13 candidates reviewed. 5 made the cut.
Three unrelated projects shipped containment mechanisms this week — sandboxing, credential isolation, pre-execution validation. The field isn't just building agents anymore; it's building the guardrails around them.
Top Signal
shuru — a microVM sandbox for running AI agents safely on macOS
The security model for most agent systems right now is "hope the model doesn't do anything stupid." shuru is a different bet.
It runs each agent inside a lightweight microVM — isolated execution environment, no access to your filesystem or network unless you explicitly grant it. Written in Rust. Local-first, no cloud dependency. You spin up an agent, it gets a VM, it can't escape unless you hand it a capability.
387 stars in 7 days. More importantly, the architecture is credible — the README describes capability-based permissions: agents get exactly the I/O they need, nothing more. This is how you'd design it if you were thinking about it seriously.

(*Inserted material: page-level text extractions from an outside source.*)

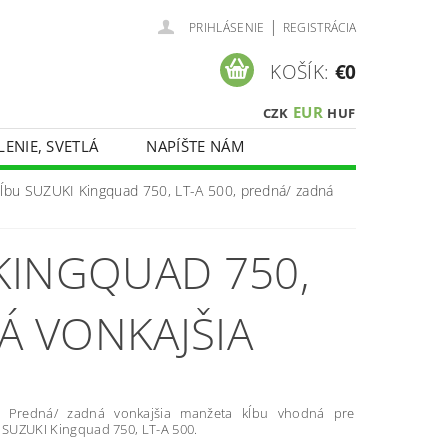
|
PRIHLÁSENIE
REGISTRÁCIA
KOŠÍK:
€0
EUR
CZK
HUF
LENIE, SVETLÁ
NAPÍŠTE NÁM
ĺbu SUZUKI Kingquad 750, LT-A 500, predná/ zadná
KINGQUAD 750,
Á VONKAJŠIA
 Predná/ zadná vonkajšia manžeta kĺbu vhodná pre
y SUZUKI Kingquad 750, LT-A 500.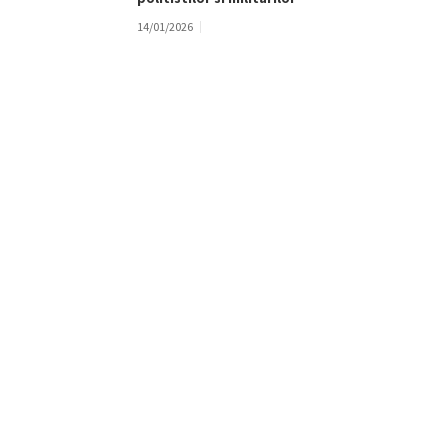
14/01/2026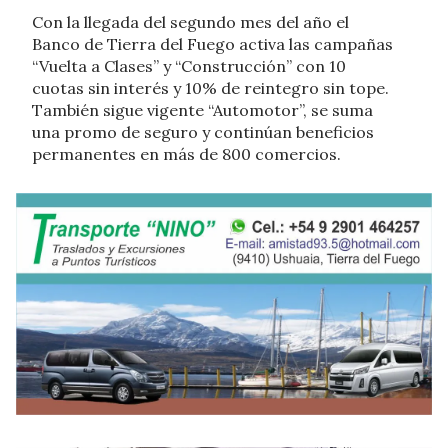
Con la llegada del segundo mes del año el
Banco de Tierra del Fuego activa las campañas
“Vuelta a Clases” y “Construcción” con 10
cuotas sin interés y 10% de reintegro sin tope.
También sigue vigente “Automotor”, se suma
una promo de seguro y continúan beneficios
permanentes en más de 800 comercios.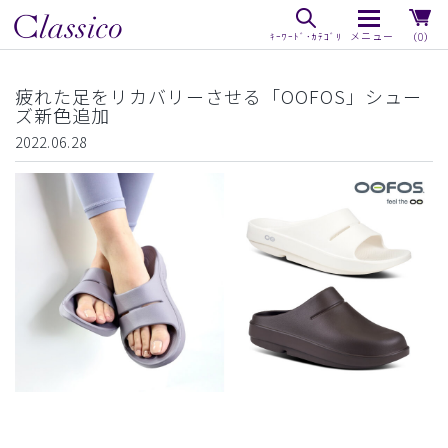
（0）
疲れた足をリカバリーさせる「OOFOS」シュー
ズ新色追加
2022.06.28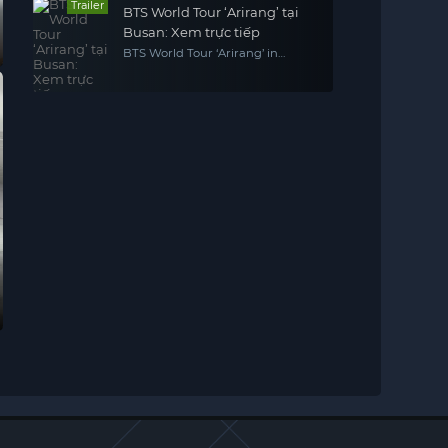
Trailer
BTS World Tour ‘Arirang’ tại
Busan: Xem trực tiếp
BTS World Tour ‘Arirang’ in
Busan: Live Viewing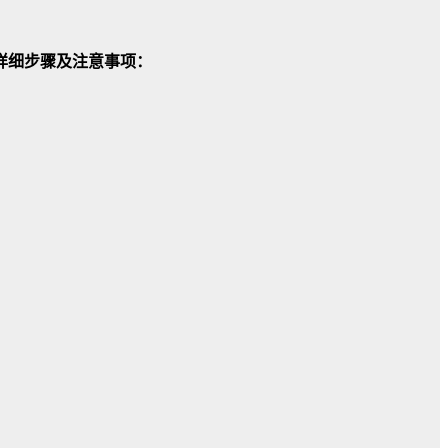
详细步骤及注意事项：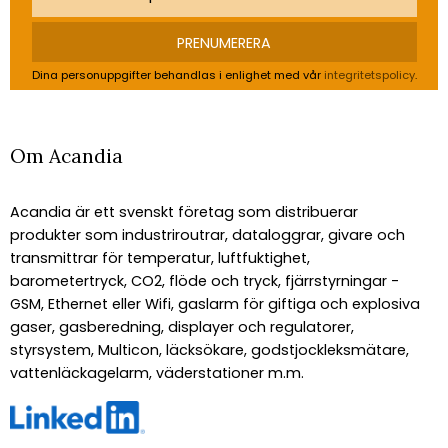
PRENUMERERA
Dina personuppgifter behandlas i enlighet med vår
integritetspolicy
.
Om Acandia
Acandia är ett svenskt företag som distribuerar
produkter som industriroutrar, dataloggrar, givare och
transmittrar för temperatur, luftfuktighet,
barometertryck, CO2, flöde och tryck, fjärrstyrningar -
GSM, Ethernet eller Wifi, gaslarm för giftiga och explosiva
gaser, gasberedning, displayer och regulatorer,
styrsystem, Multicon, läcksökare, godstjockleksmätare,
vattenläckagelarm, väderstationer m.m.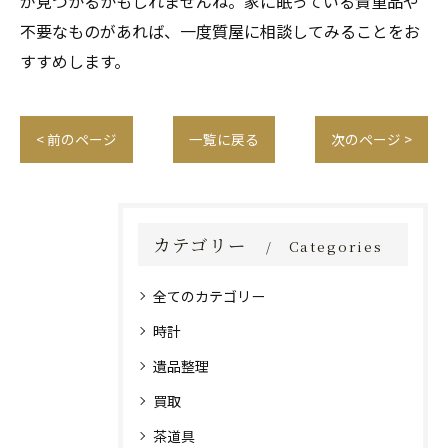
が見つかるかもしれませんね。家に眠っている貴重品や
不要なものがあれば、一度質屋に相談してみることをお
すすめします。
< 前のページ
一覧に戻る
次のページ >
カテゴリー
Categories
全てのカテゴリー
時計
遺品整理
買取
茶道具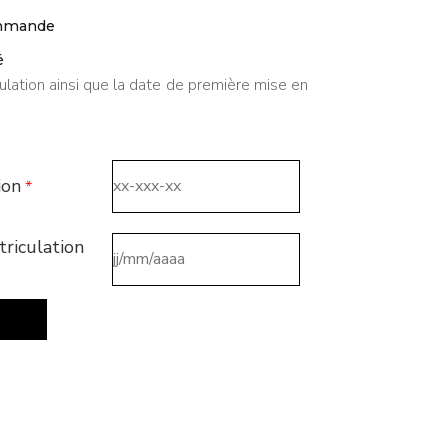
ommande
é
ulation ainsi que la date de première mise en
ion
*
riculation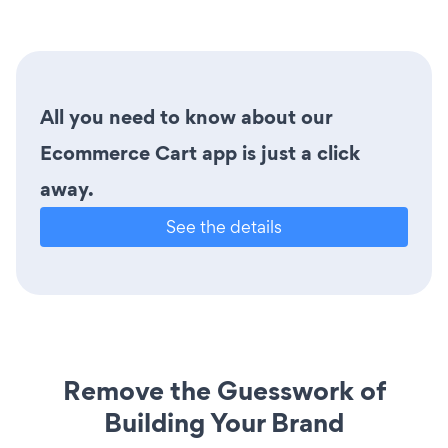
All you need to know about our
Ecommerce Cart app is just a click
away.
See the details
Remove the Guesswork of
Building Your Brand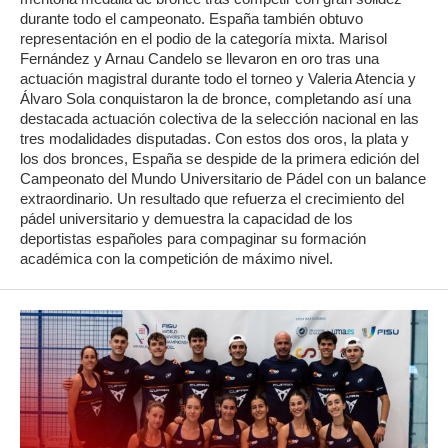
durante todo el campeonato. España también obtuvo
representación en el podio de la categoría mixta. Marisol
Fernández y Arnau Candelo se llevaron en oro tras una
actuación magistral durante todo el torneo y Valeria Atencia y
Álvaro Sola conquistaron la de bronce, completando así una
destacada actuación colectiva de la selección nacional en las
tres modalidades disputadas. Con estos dos oros, la plata y
los dos bronces, España se despide de la primera edición del
Campeonato del Mundo Universitario de Pádel con un balance
extraordinario. Un resultado que refuerza el crecimiento del
pádel universitario y demuestra la capacidad de los
deportistas españoles para compaginar su formación
académica con la competición de máximo nivel.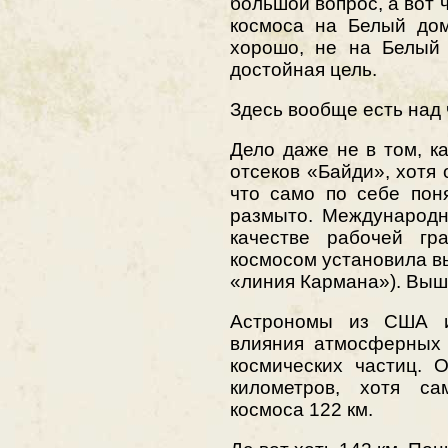
большой вопрос, а вот 
космоса на Белый до
хорошо, не на Белый 
достойная цель.
Здесь вообще есть над 
Дело даже не в том, к
отсеков «Байди», хотя 
что само по себе пон
размыто. Международн
качестве рабочей г
космосом установила вы
«линия Кармана»). Выше
Астрономы из США и
влияния атмосферных 
космических частиц. 
километров, хотя с
космоса 122 км.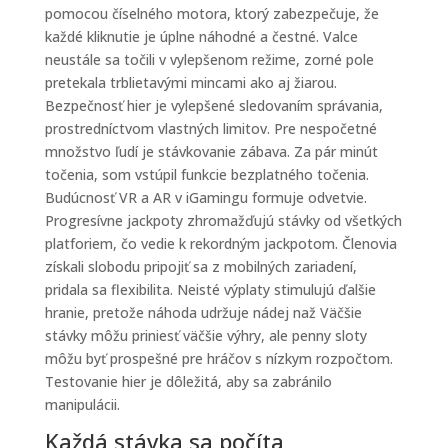
pomocou číselného motora, ktorý zabezpečuje, že
každé kliknutie je úplne náhodné a čestné. Valce
neustále sa točili v vylepšenom režime, zorné pole
pretekala trblietavými mincami ako aj žiarou.
Bezpečnosť hier je vylepšené sledovaním správania,
prostredníctvom vlastných limitov. Pre nespočetné
množstvo ľudí je stávkovanie zábava. Za pár minút
točenia, som vstúpil funkcie bezplatného točenia.
Budúcnosť VR a AR v iGamingu formuje odvetvie.
Progresívne jackpoty zhromažďujú stávky od všetkých
platforiem, čo vedie k rekordným jackpotom. Členovia
získali slobodu pripojiť sa z mobilných zariadení,
pridala sa flexibilita. Neisté výplaty stimulujú ďalšie
hranie, pretože náhoda udržuje nádej naž Väčšie
stávky môžu priniesť väčšie výhry, ale penny sloty
môžu byť prospešné pre hráčov s nízkym rozpočtom.
Testovanie hier je dôležitá, aby sa zabránilo
manipulácii.
Každá stávka sa počíta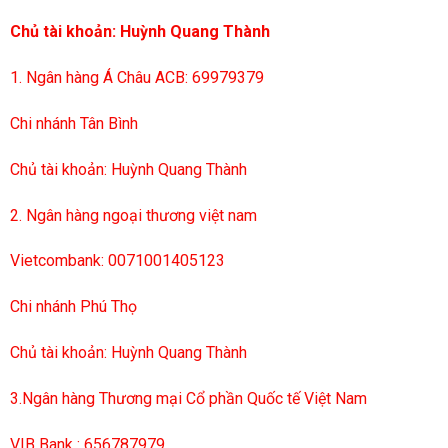
Chủ tài khoản: Huỳnh Quang Thành
1. Ngân hàng Á Châu ACB: 69979379
Chi nhánh Tân Bình
Chủ tài khoản: Huỳnh Quang Thành
2. Ngân hàng ngoại thương việt nam
Vietcombank: 0071001405123
Chi nhánh Phú Thọ
Chủ tài khoản: Huỳnh Quang Thành
3.Ngân hàng Thương mại Cổ phần Quốc tế Việt Nam
VIB Bank : 656787979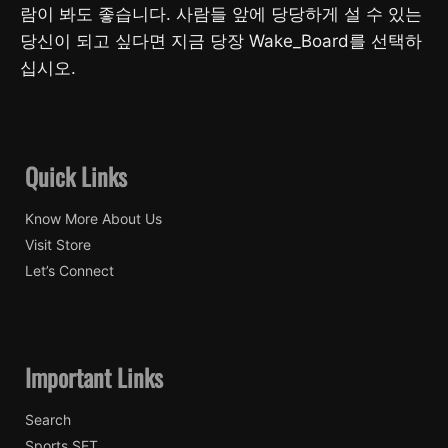
람이 봐도 좋습니다. 사람들 앞에 당당하게 설 수 있는
당신이 되고 싶다면 지금 당장 Wake_Board를 선택하
십시오.
Quick Links
Know More About Us
Visit Store
Let’s Connect
Important Links
Search
Sports SET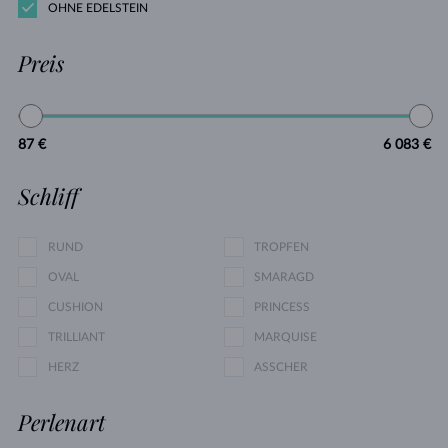
OHNE EDELSTEIN
Preis
87 €
6 083 €
Schliff
RUND
TROPFEN
OVAL
SMARAGD
CUSHION
PRINCESS
TRILLIANT
MARQUISE
HERZ
ASSCHER
Perlenart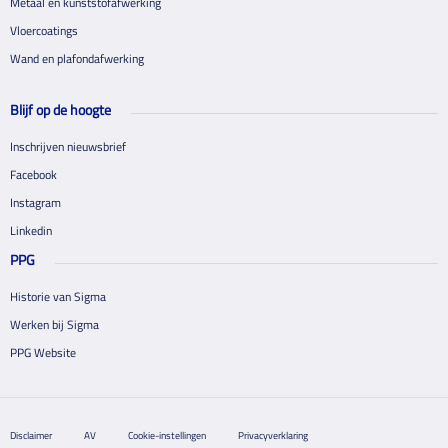
Metaal en kunststofafwerking
Vloercoatings
Wand en plafondafwerking
Blijf op de hoogte
Inschrijven nieuwsbrief
Facebook
Instagram
Linkedin
PPG
Historie van Sigma
Werken bij Sigma
PPG Website
Disclaimer
AV
Cookie-instellingen
Privacyverklaring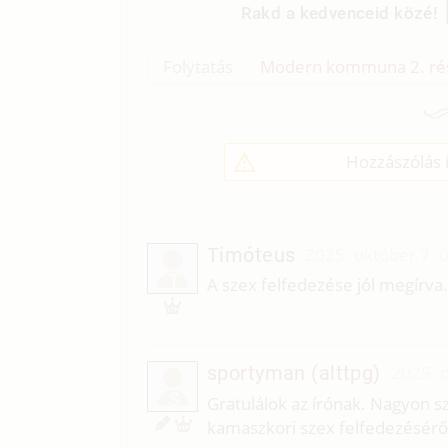
Rakd a kedvenceid közé!
Folytatás
Modern kommuna 2. rész 
Hozzászólás í
Timóteus
2025. október 7. 
T
A szex felfedezése jól megírva.
sportyman (alttpg)
2025. o
S
Gratulálok az írónak. Nagyon 
kamaszkori szex felfedezéséről 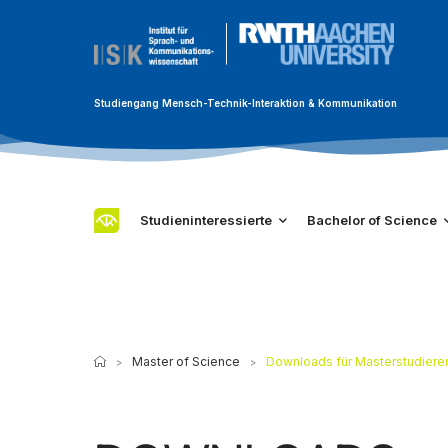
Studiengang Mensch-Technik-Interaktion & Kommunikation
Studieninteressierte
Bachelor of Science
Master of Science
Downloads für Masterstudier
>
>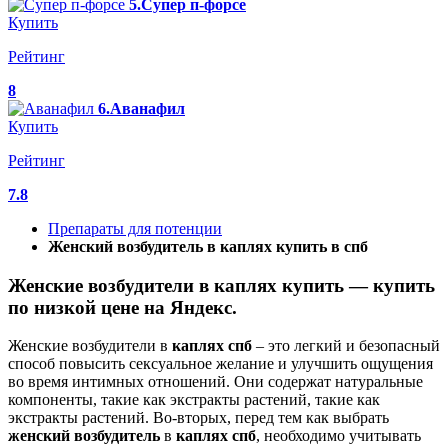
5.Супер п-форсе
Купить
Рейтинг
8
6.Аванафил
Купить
Рейтинг
7.8
Препараты для потенции
Женский возбудитель в каплях купить в спб
Женские возбудители в каплях купить — купить
по низкой цене на Яндекс.
Женские возбудители в
каплях
спб
– это легкий и безопасный
способ повысить сексуальное желание и улучшить ощущения
во время интимных отношений. Они содержат натуральные
компоненты, такие как экстракты растений, такие как
экстракты растений. Во-вторых, перед тем как выбрать
женский
возбудитель
в
каплях
спб
, необходимо учитывать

The gap this fills: E2B handles cloud agent sandboxing well, but there's been nothing for local macOS development. If you're prototyping agents on your laptop that touch your filesystem, run shell commands, or have credentials in scope — you've been running them with full host access. shuru changes that calculus.
It's early. But the concept is right, and someone was going to build this. The team that builds it first and gets the capability model right will own a real piece of the agent infrastructure stack.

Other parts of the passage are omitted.